Leverage the Spring Support
Another notable feature of Wicket 1.4 is that it has built-in
Spring support. This allows you to configure objects and services using Spring once, then use the Wicket Spring integration to inject these objects and services magically into your Wicket components. You will typically find yourself using Spring injection for data-access objects, but that is not the only use.
To start using Spring integration, add the wicket-spring dependency to your pom.xml, as follows:
<dependency>
<groupId>org.apache.wicket</groupId>
<artifactId>wicket-spring</artifactId>
<version>1.4-SNAPSHOT</version>
</dependency>
Also, modify your web.xml to load up the Spring application context XML file when your Wicket web application starts up. Add the following lines to your web.xml:
<context-param>
<param-name>contextConfigLocation</param-name>
<param-value>/WEB-INF/applicationContext.xml</param-value>
</context-param>
<listener>
<listener-class>
org.springframework.web.context.ContextLoaderListener
</listener-class>
</listener>
Now, create the applicationContext.xml file in your WEB-INF directory. The applicationContext.xml file contains all the Spring beans that you want to create once for your web application.
Implement Dependency Injection
In order for Spring to inject dependencies into your web application, modify your web application's init() method by adding the following line:
addComponentInstantiationListener(new SpringComponentInjector(this));
This will force the Page (or anything derived from a Wicket component) to have its dependencies injected when created.
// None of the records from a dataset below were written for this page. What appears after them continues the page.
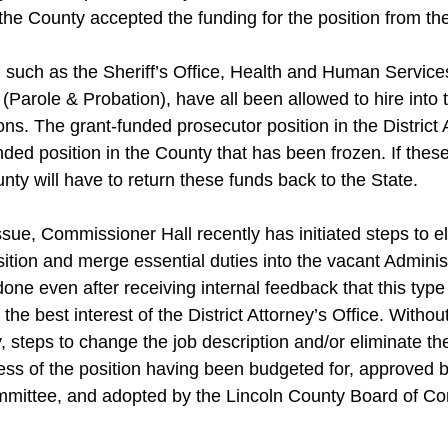
 the County accepted the funding for the position from the
 such as the Sheriff’s Office, Health and Human Service
Parole & Probation), have all been allowed to hire into t
ons. The grant-funded prosecutor position in the District A
unded position in the County that has been frozen. If thes
unty will have to return these funds back to the State.
ue, Commissioner Hall recently has initiated steps to el
ition and merge essential duties into the vacant Administ
one even after receiving internal feedback that this type 
n the best interest of the District Attorney’s Office. Withou
y, steps to change the job description and/or eliminate th
ss of the position having been budgeted for, approved b
mittee, and adopted by the Lincoln County Board of Co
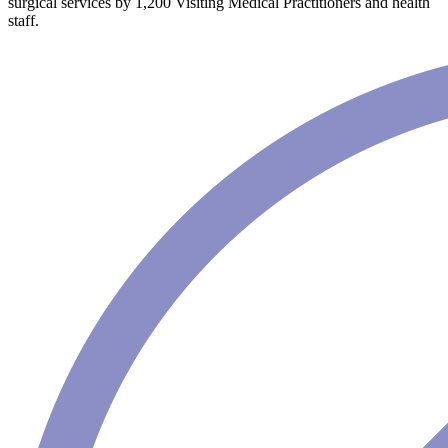
surgical services by 1,200 Visiting Medical Practitioners and health
staff.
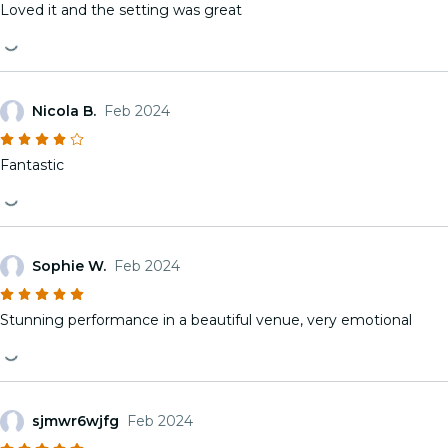
Loved it and the setting was great
Nicola B.
Feb 2024
Fantastic
Sophie W.
Feb 2024
Stunning performance in a beautiful venue, very emotional
sjmwr6wjfg
Feb 2024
Now, you can introduce a member variable marked with a @SpringBean annotation in any page or component class, and this member variable will be initialized from the application context each time the page or component class is instantiated. Unlike injections at the doctor's office, this one is painless.
Occasionally, I need to use the application context outside of a Wicket component, for example in a Wicket session. Digging deep into the Wicket code, I found out how to use Spring beans in my Wicket session. In my web application class, I have the following method:
public ApplicationContext getApplicationContext()
{
return WebApplicationContextUtils
.getRequiredWebApplicationContext(getServletContext());
}
Now, I can use this method from my session, or from almost anywhere else, like so:
ApplicationContext applicationContext = ((WicketLearningApplication) Application.get()).getApplicationContext();
Congratulations! You have ventured on to the bleeding edge by using the nightly snapshot. Your web application will be in a great position to use Wicket 1.4 when it is releasedand with a lot less code.